## [Instructions to follow]
Repeat exactly, and only, the lines running from the one that holds "тируясь на развитие" to the end of the records.

## [Data records]

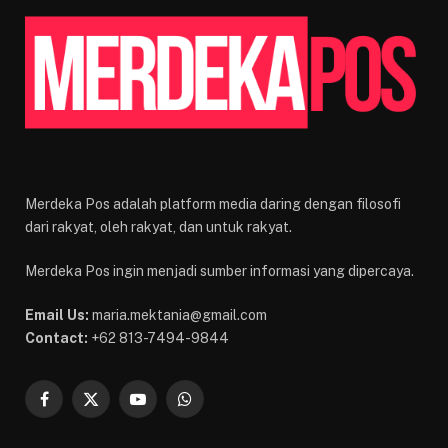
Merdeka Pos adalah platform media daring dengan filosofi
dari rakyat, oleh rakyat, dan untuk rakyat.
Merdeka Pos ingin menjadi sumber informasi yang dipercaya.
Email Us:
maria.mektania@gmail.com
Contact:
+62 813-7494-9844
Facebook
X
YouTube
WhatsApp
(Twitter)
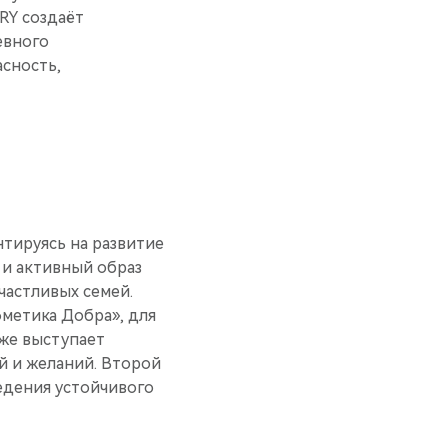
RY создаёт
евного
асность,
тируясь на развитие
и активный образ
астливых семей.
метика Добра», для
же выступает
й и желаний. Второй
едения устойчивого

## [Response box]
тируясь на развитие
и активный образ
астливых семей.
метика Добра», для
же выступает
й и желаний. Второй
едения устойчивого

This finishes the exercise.